Wednesday, January 5, 2011

Little kingdoms



 My little kingdoms, my personal spaces, my reliable shelters...

 My desk. Everything there's in perfect order, my order. Pencils, papers, crayons, books, magazines are obedient subjects. Enemy can't conquer treasuries in my drawers. My kingdom.


 My agenda.  The only one notebook containing so many things-plans, dreams, journeys, projects, ideas, sketches, shopping lists, things-to-do, encouraging mottos or quotations.My personal space.


 I found a shelter in drawing, creating, rearranging, customizing what's around me. When it has something from me, then it's tame, it's mine somehow.

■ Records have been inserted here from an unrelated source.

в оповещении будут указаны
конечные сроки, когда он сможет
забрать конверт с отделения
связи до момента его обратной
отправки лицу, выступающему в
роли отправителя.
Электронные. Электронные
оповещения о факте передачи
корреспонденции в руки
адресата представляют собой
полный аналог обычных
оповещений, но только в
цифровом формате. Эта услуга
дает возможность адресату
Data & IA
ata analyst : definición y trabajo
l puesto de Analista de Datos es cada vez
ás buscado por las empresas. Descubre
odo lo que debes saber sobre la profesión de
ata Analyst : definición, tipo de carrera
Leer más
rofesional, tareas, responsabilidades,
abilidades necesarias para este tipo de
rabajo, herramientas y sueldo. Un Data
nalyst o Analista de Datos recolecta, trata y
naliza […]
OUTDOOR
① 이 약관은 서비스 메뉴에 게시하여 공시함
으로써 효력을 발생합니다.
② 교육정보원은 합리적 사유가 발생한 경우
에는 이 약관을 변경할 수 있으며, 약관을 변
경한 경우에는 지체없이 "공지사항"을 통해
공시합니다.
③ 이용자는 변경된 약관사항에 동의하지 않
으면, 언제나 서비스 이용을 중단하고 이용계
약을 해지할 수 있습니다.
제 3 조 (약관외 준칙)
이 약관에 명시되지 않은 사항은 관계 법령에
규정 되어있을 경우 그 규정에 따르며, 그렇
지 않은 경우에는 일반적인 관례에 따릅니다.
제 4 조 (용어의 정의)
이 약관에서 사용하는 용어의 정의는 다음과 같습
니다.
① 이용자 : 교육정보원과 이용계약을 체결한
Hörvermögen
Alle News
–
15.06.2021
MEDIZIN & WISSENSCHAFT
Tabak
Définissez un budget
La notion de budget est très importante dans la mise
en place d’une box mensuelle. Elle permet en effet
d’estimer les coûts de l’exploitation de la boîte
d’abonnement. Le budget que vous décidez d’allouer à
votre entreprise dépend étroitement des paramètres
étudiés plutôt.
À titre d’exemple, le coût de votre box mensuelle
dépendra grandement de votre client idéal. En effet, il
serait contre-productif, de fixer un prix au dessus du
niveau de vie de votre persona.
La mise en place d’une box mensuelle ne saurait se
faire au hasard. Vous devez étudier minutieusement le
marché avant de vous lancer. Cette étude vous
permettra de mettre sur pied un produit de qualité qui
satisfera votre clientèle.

Running is also a perfect shelter-letting your legs to be your head, to guide you, to solve your problems, to show your joy, to remind you that your original condition is freedom.

Tuesday, January 4, 2011

THE moment

When is the perfect moment for living a life you always wanted to live? When you'll have perfect conditions to make your dreams come true? Or if there'll be ever a right time to change something that requires change?

Sunday, January 2, 2011

Details in the fabric

The thought that came to me in the beginning of this New Year is about the dark side of human nature. Tears, fears, anger, sadness, melancholy,envy. The great mystery of human brain and heart-why we collect sad memories, why we cultivate bad feelings? The machinery of our psyche.



Maybe the overflow of negative feelings and thoughts was the reason why I started to draw? It just needed to find estuary and how you find it, when you're an introvert? You find an alternative for talking.
When you're in a state when too many bad thoughts are flying in your head like crows, you just take a paper and a pencil and keep your hands busy, so that your head can be unlocked. Black birds fly away and the sun is shining again.